* Data listing:
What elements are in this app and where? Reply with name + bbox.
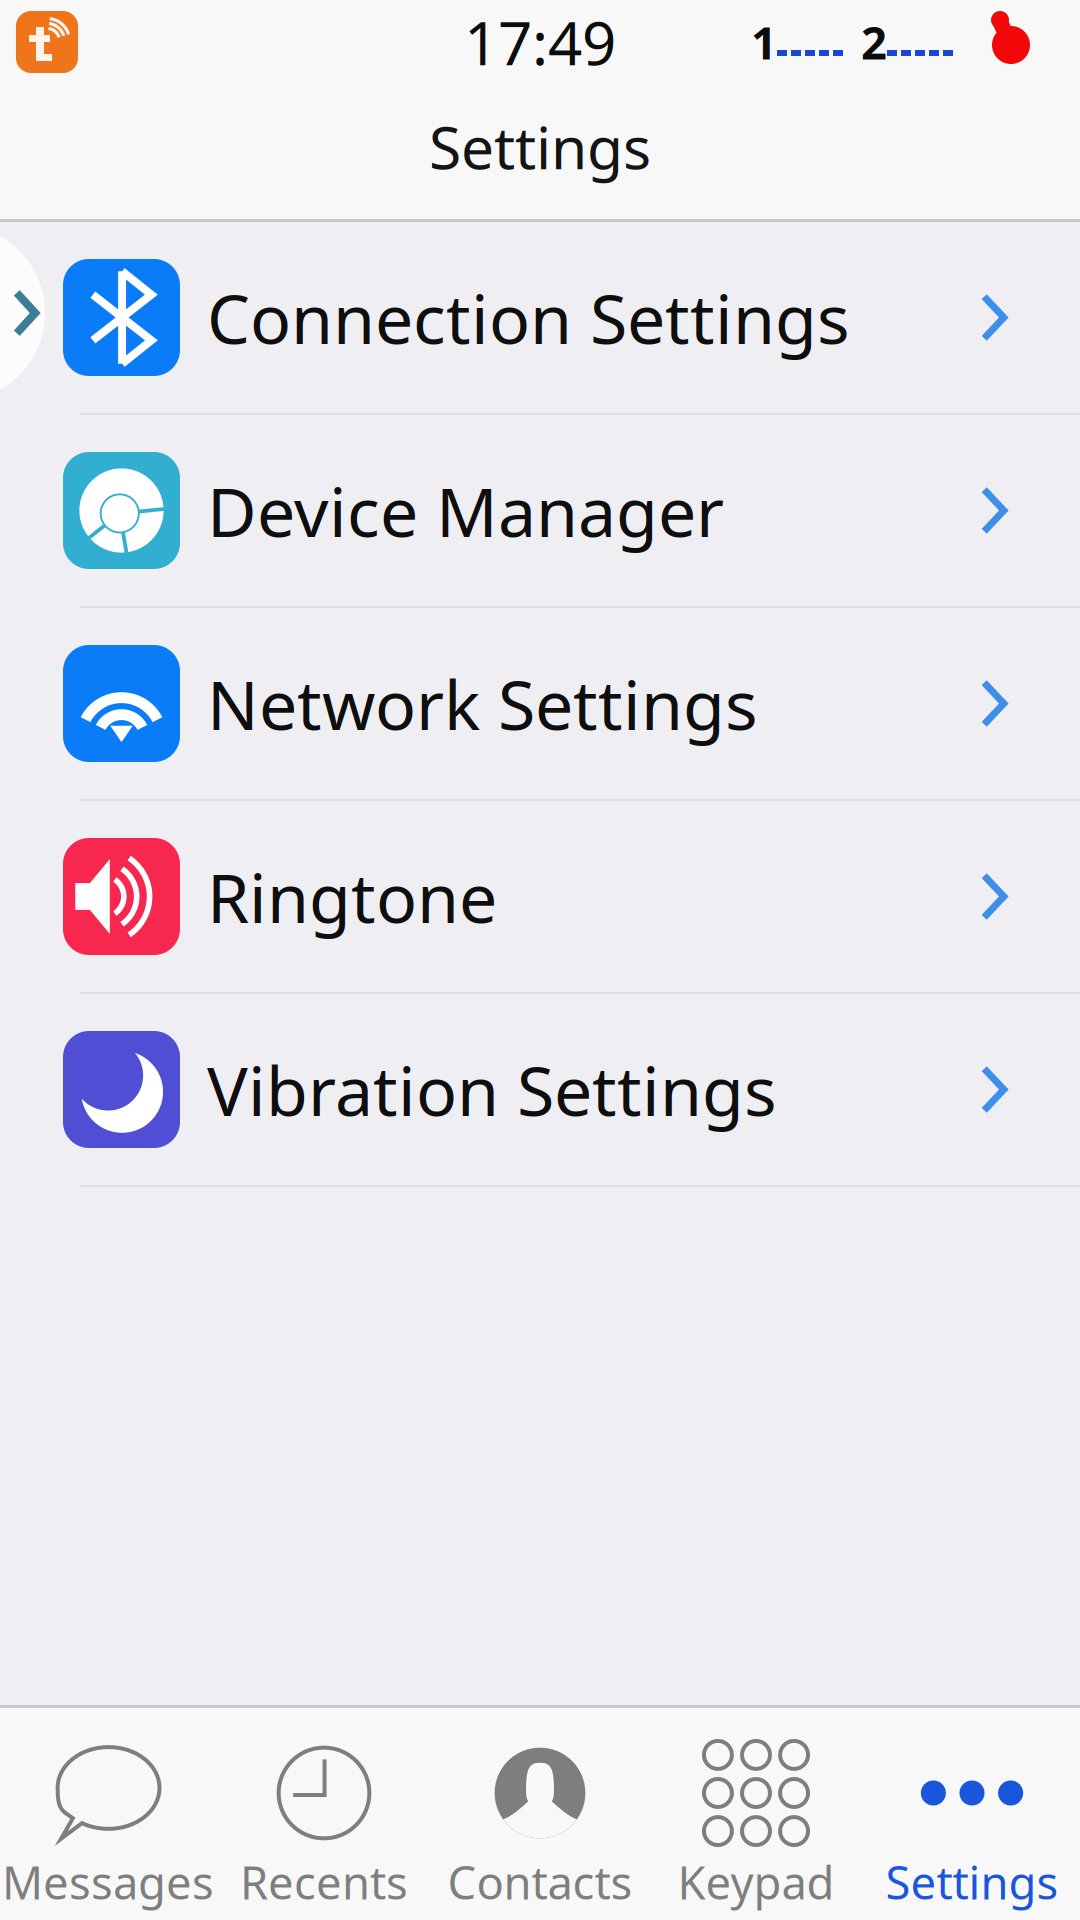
button[interactable]: Vibration Settings [0, 994, 1080, 1187]
button[interactable]: Device Manager [0, 415, 1080, 608]
staticText: Vibration Settings [207, 1044, 777, 1135]
staticText: Ringtone [207, 851, 497, 942]
staticText: Connection Settings [207, 272, 850, 363]
staticText: 17:49 [464, 2, 616, 82]
button[interactable]: Connection Settings [0, 222, 1080, 415]
staticText: Recents [240, 1852, 408, 1912]
button[interactable]: Network Settings [0, 608, 1080, 801]
staticText: 1 [751, 12, 777, 72]
button[interactable]: Recents [216, 1708, 432, 1920]
staticText: Device Manager [207, 465, 724, 556]
staticText: Settings [886, 1852, 1058, 1912]
staticText: Contacts [448, 1852, 632, 1912]
button[interactable]: Settings [864, 1708, 1080, 1920]
staticText: Messages [2, 1852, 214, 1912]
button[interactable]: Back [0, 225, 45, 401]
button[interactable]: Keypad [648, 1708, 864, 1920]
staticText: Keypad [678, 1852, 834, 1912]
staticText: Network Settings [207, 658, 758, 749]
staticText: Settings [429, 108, 651, 185]
button[interactable]: Messages [0, 1708, 216, 1920]
staticText: 2 [861, 12, 887, 72]
button[interactable]: Ringtone [0, 801, 1080, 994]
button[interactable]: Contacts [432, 1708, 648, 1920]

* Problem to solve: The lines above that hold the word "Device" should be found and copied out.

* Written reply:
button[interactable]: Device Manager [0, 415, 1080, 608]
staticText: Device Manager [207, 465, 724, 556]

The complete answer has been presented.